Depuis bien des années maintenant,
l’association ADMD répand impunément dans le public sa sinistre
propagande pour le droit à « mourir dans la dignité ». Pour qui ne
dispose pas d’un minimum de culture philosophique, cet objectif peut
paraître séduisant mais il est aisé de mettre au jour ce que dissimule
une pareille idéologie.
Il y a une dizaine d’années, j’avais pu constater que mes élèves
pourtant déjà bacheliers mais sensibles à la propagande médiatique,
étaient majoritairement persuadés que les hôpitaux étaient remplis de
tétraplégiques aphasiques désirant la mort et très empêchés de
l’obtenir. Ces gens-là, il fallait bien évidemment les tuer de toute
urgence. Un jeune m’avait même dit : « M’sieur, les chiens, quand il
sont vieux, on les pique, ça vaut quand même mieux que de les laisser
souffrir ! ». C’est ce que voudraient aussi la plupart de ceux qui,
souvent en parfaite santé, réclament à cor et à cri une légalisation de
l’euthanasie. Qu’on puisse donc enfin piquer comme des chiens les vieux
qui en sont au dernier acte ! J’avoue que je ne vois pas très bien où
serait l’exigence de « dignité » dans cette manière d’aligner le destin
des hommes sur celui des chiens, mais passons.
Ce que les fanatiques de l’euthanasie sont incapables de comprendre,
semble-t-il, c’est qu’il ne suffit pas de « vouloir » mourir, les
choses sont loin d’être aussi simples. On s’abstiendra évidemment de
porter un jugement sur quiconque a décidé de mettre fin à ses jours
librement : il SE tue, c’est son affaire. Mais peut-il demander à UN
AUTRE de le tuer ? N’y a-t-il pas dans une pareille demande quelque
chose d’exorbitant et qui met en jeu, lors même qu’on à renoncé à la vie
et à la liberté qui va avec, lors même qu’on a déjà consenti à
l’absolue passivité du cadavre, la liberté de l’autre, celui qui va vous
achever ? Parmi les partisans de l’euthanasie, il y en aurait
probablement très peu, du moins je l’espère, qui accepteraient de céder à
une pareille demande. Ils auraient absolument raison. Pourquoi ?

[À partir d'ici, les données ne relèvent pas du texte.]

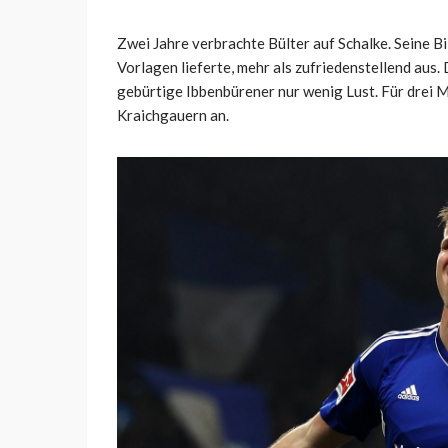
Zwei Jahre verbrachte Bülter auf Schalke. Seine Bil
Vorlagen lieferte, mehr als zufriedenstellend aus.
gebürtige Ibbenbürener nur wenig Lust. Für drei M
Kraichgauern an.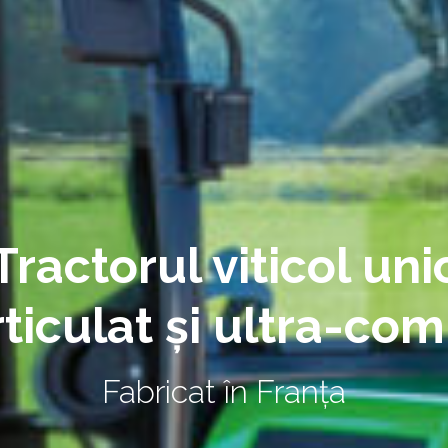
Tractorul viticol uni
ticulat și ultra-co
Fabricat în Franța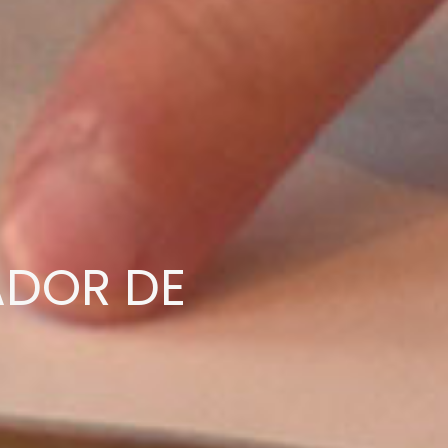
ADOR DE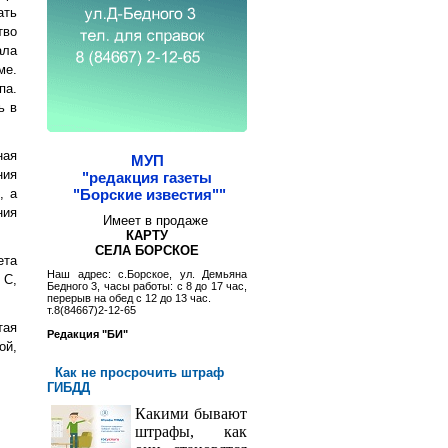
ать
тво
ала
ме.
па.
ь в
ная
МУП
ния
"редакция газеты
, а
"Борские известия""
ния
Имеет в продаже
КАРТУ
СЕЛА БОРСКОЕ
ета
Наш адрес: с.Борское, ул. Демьяна
 С,
Бедного 3, часы работы: с 8 до 17 час,
перерыв на обед с 12 до 13 час.
т.8(84667)2-12-65
тая
Редакция "БИ"
ой,
Как не просрочить штраф
ГИБДД
Какими бывают
штрафы, как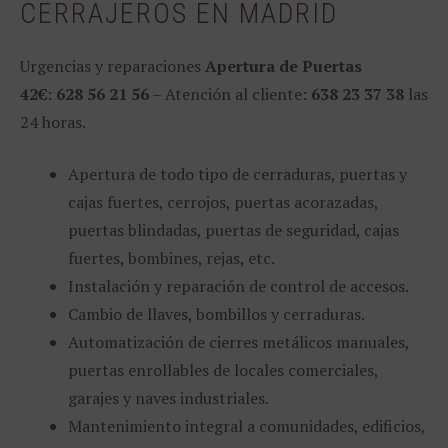
CERRAJEROS EN MADRID
Urgencias y reparaciones
Apertura de Puertas
42€
:
628 56 21 56
– Atención al cliente:
638 23 37 38
las
24 horas.
Apertura de todo tipo de cerraduras, puertas y
cajas fuertes, cerrojos, puertas acorazadas,
puertas blindadas, puertas de seguridad, cajas
fuertes, bombines, rejas, etc.
Instalación y reparación de control de accesos.
Cambio de llaves, bombillos y cerraduras.
Automatización de cierres metálicos manuales,
puertas enrollables de locales comerciales,
garajes y naves industriales.
Mantenimiento integral a comunidades, edificios,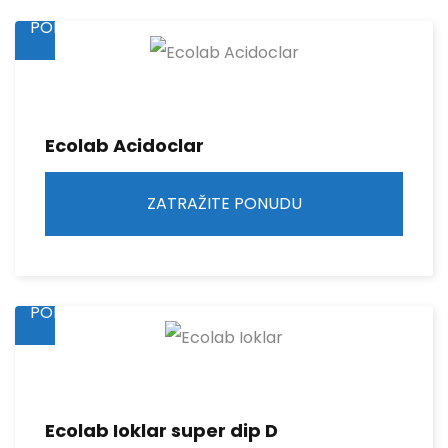
PONUDU
Ecolab Acidoclar
ZATRAŽITE PONUDU
ZATRAŽITE
PONUDU
Ecolab Ioklar super dip D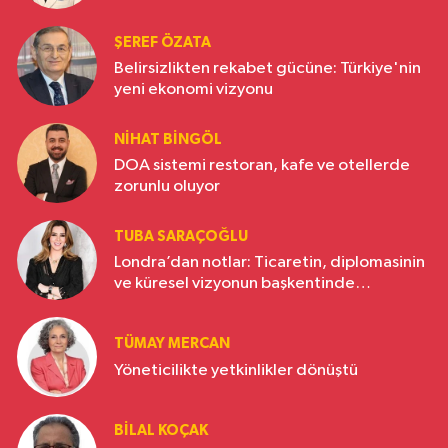
ŞEREF ÖZATA
Belirsizlikten rekabet gücüne: Türkiye'nin
yeni ekonomi vizyonu
NIHAT BINGÖL
DOA sistemi restoran, kafe ve otellerde
zorunlu oluyor
TUBA SARAÇOĞLU
Londra’dan notlar: Ticaretin, diplomasinin
ve küresel vizyonun başkentinde
Türkiye’nin yükselen gücü
TÜMAY MERCAN
Yöneticilikte yetkinlikler dönüştü
BILAL KOÇAK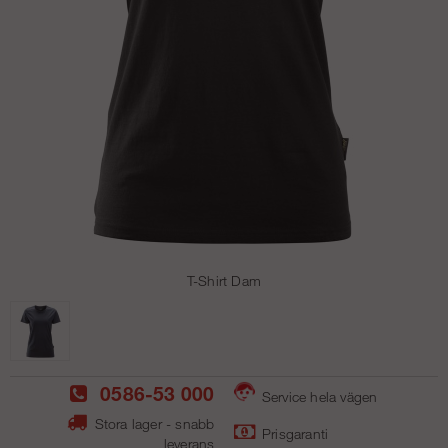
T-Shirt Dam
0586-53 000
Service hela vägen
Stora lager - snabb
Prisgaranti
leverans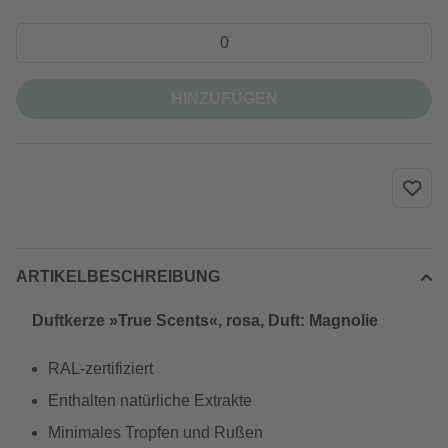
HINZUFÜGEN
ARTIKELBESCHREIBUNG
Duftkerze »True Scents«, rosa, Duft: Magnolie
RAL-zertifiziert
Enthalten natürliche Extrakte
Minimales Tropfen und Rußen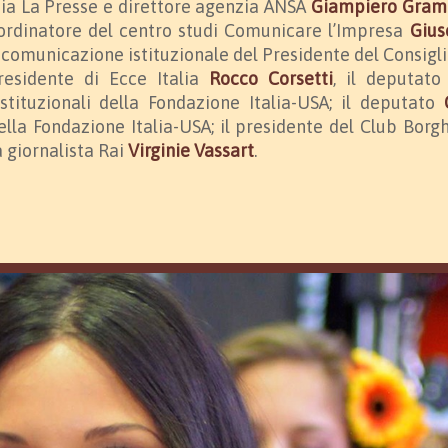
nzia La Presse e direttore agenzia ANSA
Giampiero Gram
oordinatore del centro studi Comunicare l’Impresa
Gius
la comunicazione istituzionale del Presidente del Consigli
presidente di Ecce Italia
Rocco Corsetti
, il deputat
 istituzionali della Fondazione Italia-USA; il deputato
della Fondazione Italia-USA; il presidente del Club Borgh
la giornalista Rai
Virginie Vassart
.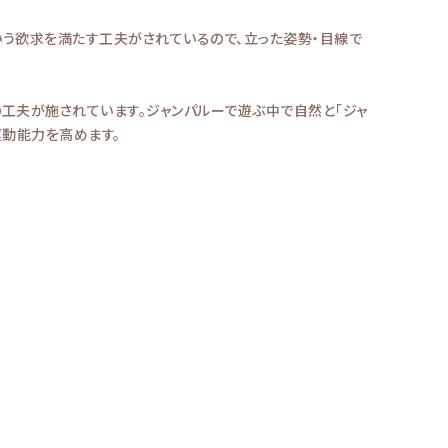
という欲求を満たす工夫がされているので、立った姿勢・目線で
の工夫が施されています。ジャンパルーで遊ぶ中で自然と「ジャ
運動能力を高めます。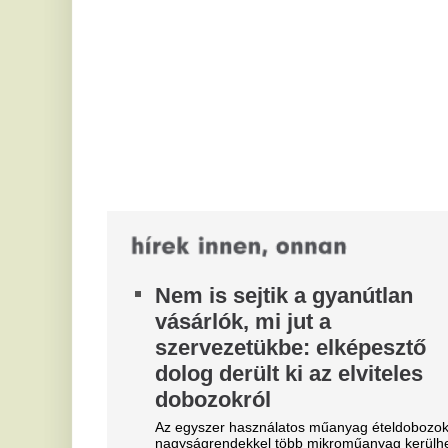
va
dolog derült ki az elviteles
in
dobozokról
S
Az egyszer használatos műanyag ételdobozokból
m
nagyságrendekkel több mikroműanyag kerülhet az
ételekbe, mint a többször használható...
I
Netanjahu elutasítja Trump
A 
az
gázai rendezési tervét: Amíg
A
kormányfő vagyok, sehol sem
S
lesz Palesztin Állam
m
Nem vonja vissza erőit Izrael a Gázai övezeten
belül, amíg a Hamász teljes lefegyverzése nem
Az
zajlik le. „Amikor lefegyverzésről...
kö
me
Járai Máté keményen bírált
A
egy balatoni szállodát:
i
„Arcátlanul túlárazott, a
h
személyzet nem túl kedves”
t
Járai Máté a Balatonról jelentkezett be a
napokban, és bár a magyar tengert továbbra is
Va
szereti, ezúttal több kritikát is megfogalmazott...
fa
tá
Finoman, de beszól a
konkurenseknek a Google az
új Pixel okosóra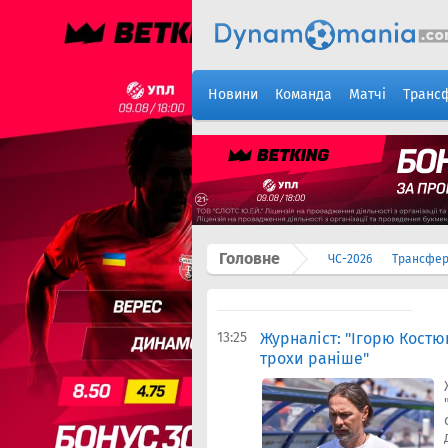
Новини
Команда
Матчі
Транс
Головне
ЧС-2026
Трансфе
13:25
Журналіст: "Ігорю Костю
трохи раніше"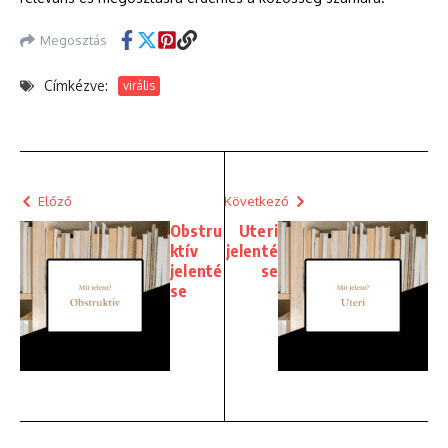
Megosztás
Címkézve:
virális
Előző
Következő
Obstru
Uteri
ktív
jelenté
jelenté
se
se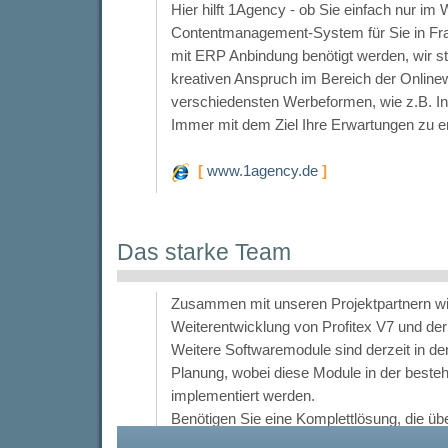
Hier hilft 1Agency - ob Sie einfach nur im 
Contentmanagement-System für Sie in Fr
mit ERP Anbindung benötigt werden, wir st
kreativen Anspruch im Bereich der Online
verschiedensten Werbeformen, wie z.B. Ing
Immer mit dem Ziel Ihre Erwartungen zu er
[
www.1agency.de
]
Das starke Team
Zusammen mit unseren Projektpartnern wi
Weiterentwicklung von Profitex V7 und der 
Weitere Softwaremodule sind derzeit in d
Planung, wobei diese Module in der beste
implementiert werden.
Benötigen Sie eine Komplettlösung, die üb
hinausgeht, so sind wir der richtige Partner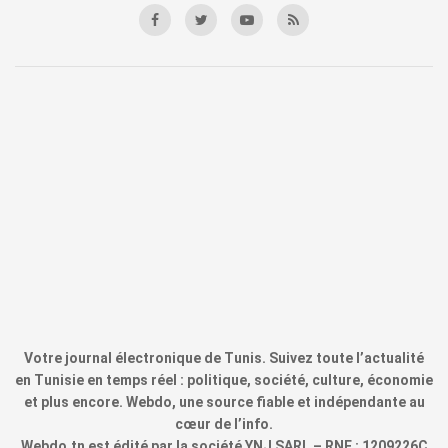
Votre journal électronique de Tunis. Suivez toute l’actualité
en Tunisie en temps réel : politique, société, culture, économie
et plus encore. Webdo, une source fiable et indépendante au
cœur de l’info.
Webdo.tn est édité par la société YNJ SARL – RNE : 1209226C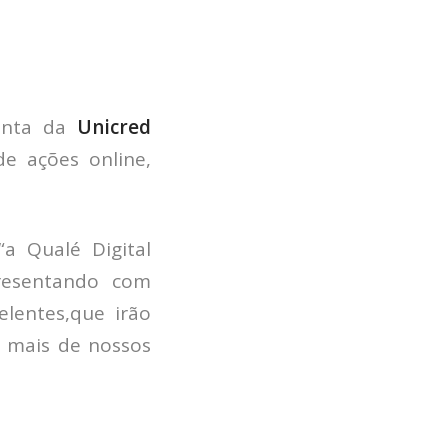
conta da
Unicred
de ações online,
a Qualé Digital
resentando com
lentes,que irão
a mais de nossos
HOME
JOBS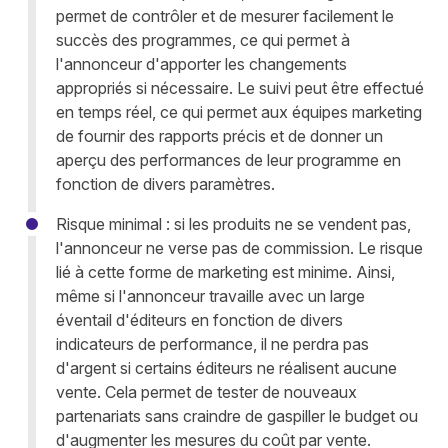
permet de contrôler et de mesurer facilement le
succès des programmes, ce qui permet à
l'annonceur d'apporter les changements
appropriés si nécessaire. Le suivi peut être effectué
en temps réel, ce qui permet aux équipes marketing
de fournir des rapports précis et de donner un
aperçu des performances de leur programme en
fonction de divers paramètres.
Risque minimal : si les produits ne se vendent pas,
l'annonceur ne verse pas de commission. Le risque
lié à cette forme de marketing est minime. Ainsi,
même si l'annonceur travaille avec un large
éventail d'éditeurs en fonction de divers
indicateurs de performance, il ne perdra pas
d'argent si certains éditeurs ne réalisent aucune
vente. Cela permet de tester de nouveaux
partenariats sans craindre de gaspiller le budget ou
d'augmenter les mesures du coût par vente.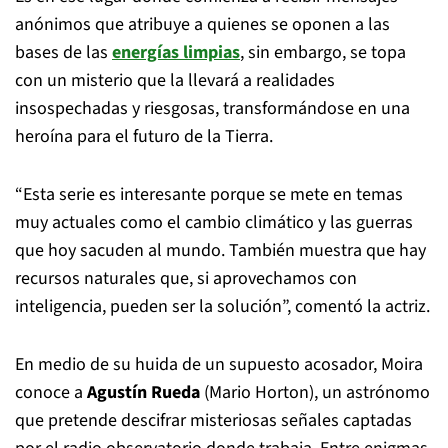
anónimos que atribuye a quienes se oponen a las
bases de las
energías limpias
, sin embargo, se topa
con un misterio que la llevará a realidades
insospechadas y riesgosas, transformándose en una
heroína para el futuro de la Tierra.
“Esta serie es interesante porque se mete en temas
muy actuales como el cambio climático y las guerras
que hoy sacuden al mundo. También muestra que hay
recursos naturales que, si aprovechamos con
inteligencia, pueden ser la solución”, comentó la actriz.
En medio de su huida de un supuesto acosador, Moira
conoce a
Agustín Rueda
(Mario Horton), un astrónomo
que pretende descifrar misteriosas señales captadas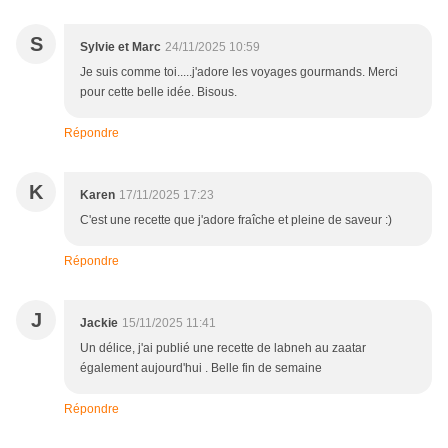
S
Sylvie et Marc
24/11/2025 10:59
Je suis comme toi.....j'adore les voyages gourmands. Merci
pour cette belle idée. Bisous.
Répondre
K
Karen
17/11/2025 17:23
C'est une recette que j'adore fraîche et pleine de saveur :)
Répondre
J
Jackie
15/11/2025 11:41
Un délice, j'ai publié une recette de labneh au zaatar
également aujourd'hui . Belle fin de semaine
Répondre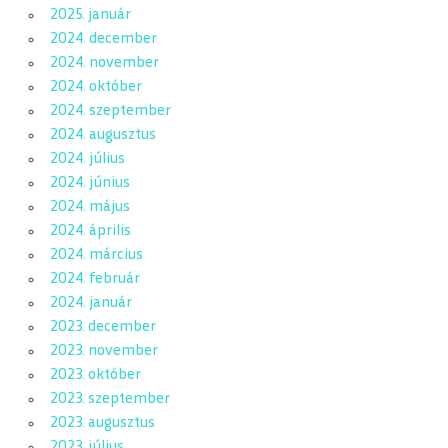
2025. január
2024. december
2024. november
2024. október
2024. szeptember
2024. augusztus
2024. július
2024. június
2024. május
2024. április
2024. március
2024. február
2024. január
2023. december
2023. november
2023. október
2023. szeptember
2023. augusztus
2023. július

Parce que rien n’est plus banal, dans un moment de désespoir ou de
dépression, que de se dire qu’on préfèrerait être mort. Lorsqu’on entend
de pareils propos, on se garde en général de les prendre au sérieux, on
se dit que le sujet est en proie à une souffrance et que c’est à cela
qu’il faut d’urgence trouver un remède. Quand le suicidaire entreprend
d’enjamber le garde-fou du Pont Neuf pour se jeter à l’eau, l’intention
d’en finir paraît tout à fait évidente et néanmoins on essaie d’arrêter,
manu militari s’il le faut, le geste irrémédiable. Dans bien des cas,
le désespéré ne recommencera pas. On me dira que l’individu qui agit
ainsi n’est pas grabataire, qu’il est même souvent en parfaite santé,
que sa situation est sans comparaison possible avec celle de
l’agonisant. Eh bien, parlons un peu de l’agonisant.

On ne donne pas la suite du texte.